Alex’s lines in the opening scenes cut straight to this point. He brings up historical examples of homosexuality in society and how modern stigmatisation has had a profound impact on the sexual orientation taken by many. Even though it’s a really interesting topic, I found some of this writing to be a bit too on the nose as if Sophie Kargman was using these characters as a way to communicate her thesis on the subject.
Thankfully, these exchanges do have a natural flow to them thanks to the chemistry of the two leads. Smith’s nonchalant – almost monotone – delivery of Jay’s crass remarks provides a welcome foil to the hyper-energetic lectures of Martin’s Alex. And the two work brilliantly off each other, establishing their character’s friendship and giving more weight to Query’s closing scene.
I really enjoyed how Sophie Kargman builds the drama of the short from a leisurely day between two friends to an emotionally charged decision that leaves the characters and the audience re-evaluating some of their core beliefs.
Early on, she uses match cuts and quick editing to create the impression of a standard day in the life of Alex and Jay flying by with no real consequences. But as Query progresses, the shots begin to linger, irrelevant conversations happen off camera, and the framing becomes way more serious as the character’s contemplate their relationships.

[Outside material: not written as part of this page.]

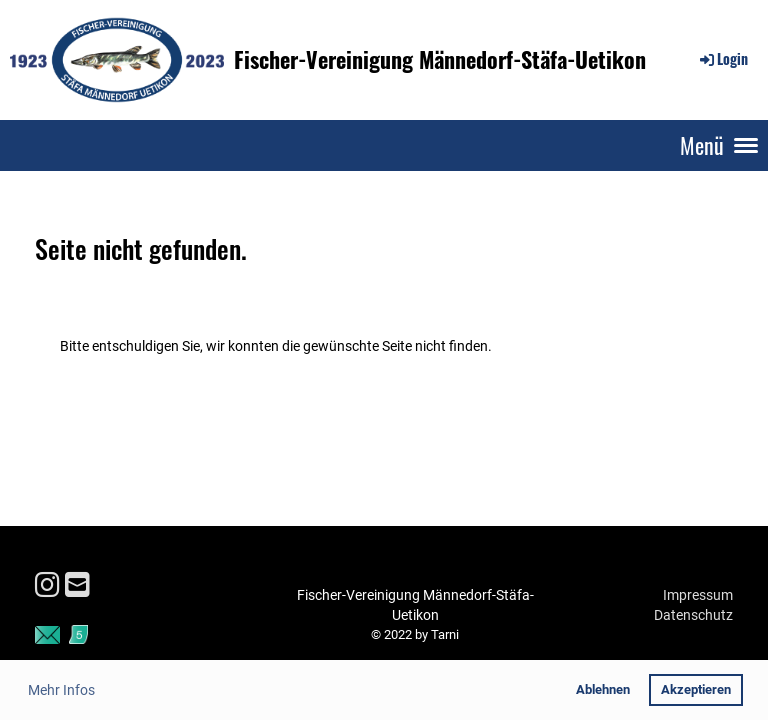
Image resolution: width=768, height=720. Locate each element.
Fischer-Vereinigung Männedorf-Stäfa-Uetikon (440, 59)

I also want to briefly mention the set design and costumes. From the opening shot of a messy kitchen with Alex and Jay still in their underwear to the final scene set under fairy lights with the two now well dressed, it’s a smart visual representation of the maturing mindsets held by the characters.
Even if I prefer writing in films to be more subtle than this, I can’t deny that Query had me thinking about its topic while also connecting with its characters. The filmmaking is immaculate in how it takes every opportunity to portray the ideas of the film in a condensed, visually-pleasant package – to the point that I didn’t even notice a lot of the nuances the first time through.
But it’s the relationship between Alex and Jay that makes Query a worthwhile watch. Their funny quips and comfortable demeanour make for an accessible window into discussing the topic of sexuality in society. And it’s a topic that still needs exploring, especially from the rather novel perspective of heterosexual males.
And that final line is a perfect representation of the all the questions that Query asks.
If you have ten minutes to spare – which, let’s face it, you absolutely do – give this short film a look and open yourself up to its endearing qualities and topical themes.